> _What to do_: If a line in the data below contains the word "value", copy it out.

Dataset items
┌──
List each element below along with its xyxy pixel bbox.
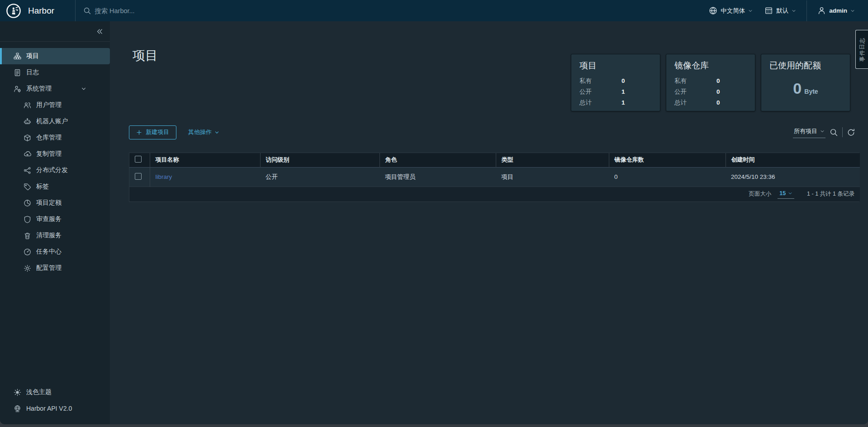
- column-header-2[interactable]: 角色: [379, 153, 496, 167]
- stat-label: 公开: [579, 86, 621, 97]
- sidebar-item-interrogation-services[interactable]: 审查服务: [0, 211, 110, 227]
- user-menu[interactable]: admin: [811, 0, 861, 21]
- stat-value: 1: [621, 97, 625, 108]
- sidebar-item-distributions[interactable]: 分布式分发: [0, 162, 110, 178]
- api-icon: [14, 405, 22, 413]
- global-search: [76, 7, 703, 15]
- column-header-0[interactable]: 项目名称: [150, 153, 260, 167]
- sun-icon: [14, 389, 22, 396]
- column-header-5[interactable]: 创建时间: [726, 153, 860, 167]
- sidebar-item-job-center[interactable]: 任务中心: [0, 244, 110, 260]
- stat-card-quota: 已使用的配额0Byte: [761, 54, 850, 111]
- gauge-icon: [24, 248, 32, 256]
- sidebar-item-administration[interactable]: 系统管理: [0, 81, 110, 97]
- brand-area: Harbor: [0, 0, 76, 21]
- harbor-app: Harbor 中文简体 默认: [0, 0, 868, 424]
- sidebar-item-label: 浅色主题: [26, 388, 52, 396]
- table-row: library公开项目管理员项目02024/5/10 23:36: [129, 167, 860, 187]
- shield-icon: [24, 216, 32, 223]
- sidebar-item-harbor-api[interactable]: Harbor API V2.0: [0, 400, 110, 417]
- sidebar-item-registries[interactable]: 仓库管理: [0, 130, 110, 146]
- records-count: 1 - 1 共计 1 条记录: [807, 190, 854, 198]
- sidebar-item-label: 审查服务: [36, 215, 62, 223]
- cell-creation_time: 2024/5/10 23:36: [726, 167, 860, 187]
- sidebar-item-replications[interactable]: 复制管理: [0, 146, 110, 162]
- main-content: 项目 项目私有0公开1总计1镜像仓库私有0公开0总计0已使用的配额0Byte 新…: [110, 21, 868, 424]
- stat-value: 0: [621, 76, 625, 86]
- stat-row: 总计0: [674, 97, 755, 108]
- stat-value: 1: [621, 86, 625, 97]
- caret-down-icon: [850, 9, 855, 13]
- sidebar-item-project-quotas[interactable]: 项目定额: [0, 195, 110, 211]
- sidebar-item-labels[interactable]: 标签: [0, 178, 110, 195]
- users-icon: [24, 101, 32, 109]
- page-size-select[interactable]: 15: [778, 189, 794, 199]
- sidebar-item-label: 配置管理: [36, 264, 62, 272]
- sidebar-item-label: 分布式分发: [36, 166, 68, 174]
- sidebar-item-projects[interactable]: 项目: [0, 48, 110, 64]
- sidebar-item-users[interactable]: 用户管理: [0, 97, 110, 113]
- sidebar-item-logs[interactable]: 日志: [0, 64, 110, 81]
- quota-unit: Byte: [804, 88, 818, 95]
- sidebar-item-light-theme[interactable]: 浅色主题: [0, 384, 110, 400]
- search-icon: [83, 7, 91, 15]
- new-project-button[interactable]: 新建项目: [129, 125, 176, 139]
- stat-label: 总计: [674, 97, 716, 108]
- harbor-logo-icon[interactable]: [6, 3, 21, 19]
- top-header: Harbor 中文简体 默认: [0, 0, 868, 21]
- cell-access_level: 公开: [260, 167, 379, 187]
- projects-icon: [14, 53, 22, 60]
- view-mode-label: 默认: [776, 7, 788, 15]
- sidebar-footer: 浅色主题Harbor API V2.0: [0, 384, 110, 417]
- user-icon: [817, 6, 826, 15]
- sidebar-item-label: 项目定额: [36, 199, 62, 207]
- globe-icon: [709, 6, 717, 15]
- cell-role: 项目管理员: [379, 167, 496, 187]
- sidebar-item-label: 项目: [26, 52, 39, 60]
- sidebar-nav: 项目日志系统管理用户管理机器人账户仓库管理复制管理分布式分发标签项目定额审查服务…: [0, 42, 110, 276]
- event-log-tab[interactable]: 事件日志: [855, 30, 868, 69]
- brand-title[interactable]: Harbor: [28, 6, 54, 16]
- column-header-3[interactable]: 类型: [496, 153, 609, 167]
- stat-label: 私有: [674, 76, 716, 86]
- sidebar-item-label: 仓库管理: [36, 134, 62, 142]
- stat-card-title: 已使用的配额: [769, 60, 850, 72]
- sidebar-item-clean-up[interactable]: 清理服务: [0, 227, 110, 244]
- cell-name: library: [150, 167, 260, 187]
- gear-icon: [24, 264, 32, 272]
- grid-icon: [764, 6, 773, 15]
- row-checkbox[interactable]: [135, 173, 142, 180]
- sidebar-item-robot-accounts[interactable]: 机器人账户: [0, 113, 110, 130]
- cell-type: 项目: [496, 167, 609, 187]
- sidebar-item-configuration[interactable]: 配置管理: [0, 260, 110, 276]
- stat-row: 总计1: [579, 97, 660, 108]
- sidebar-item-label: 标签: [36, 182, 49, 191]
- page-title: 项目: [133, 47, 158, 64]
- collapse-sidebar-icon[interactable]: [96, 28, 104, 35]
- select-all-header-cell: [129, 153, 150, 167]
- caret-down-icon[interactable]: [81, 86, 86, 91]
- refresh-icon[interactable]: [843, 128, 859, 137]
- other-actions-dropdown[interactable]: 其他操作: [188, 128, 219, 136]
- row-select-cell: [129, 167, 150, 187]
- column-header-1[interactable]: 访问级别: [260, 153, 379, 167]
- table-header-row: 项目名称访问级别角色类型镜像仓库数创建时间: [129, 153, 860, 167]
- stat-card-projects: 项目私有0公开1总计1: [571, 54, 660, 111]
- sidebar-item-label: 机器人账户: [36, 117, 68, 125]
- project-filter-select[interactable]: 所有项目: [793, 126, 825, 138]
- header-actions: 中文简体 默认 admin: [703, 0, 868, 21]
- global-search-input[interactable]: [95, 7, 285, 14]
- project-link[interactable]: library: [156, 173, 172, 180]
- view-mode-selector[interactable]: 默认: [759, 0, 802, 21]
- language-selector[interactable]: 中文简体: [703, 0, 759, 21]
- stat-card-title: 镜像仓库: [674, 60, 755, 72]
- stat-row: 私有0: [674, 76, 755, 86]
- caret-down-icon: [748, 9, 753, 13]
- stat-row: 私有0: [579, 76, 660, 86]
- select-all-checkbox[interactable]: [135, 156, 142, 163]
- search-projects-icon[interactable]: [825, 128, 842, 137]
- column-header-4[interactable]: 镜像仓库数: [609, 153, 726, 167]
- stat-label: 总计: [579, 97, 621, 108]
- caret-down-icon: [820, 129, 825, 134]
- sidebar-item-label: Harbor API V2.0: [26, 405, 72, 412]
└──
> _Solution to this exercise_:
- stat-value: 1: [621, 97, 625, 108]
- stat-value: 0: [621, 76, 625, 86]
- stat-value: 1: [621, 86, 625, 97]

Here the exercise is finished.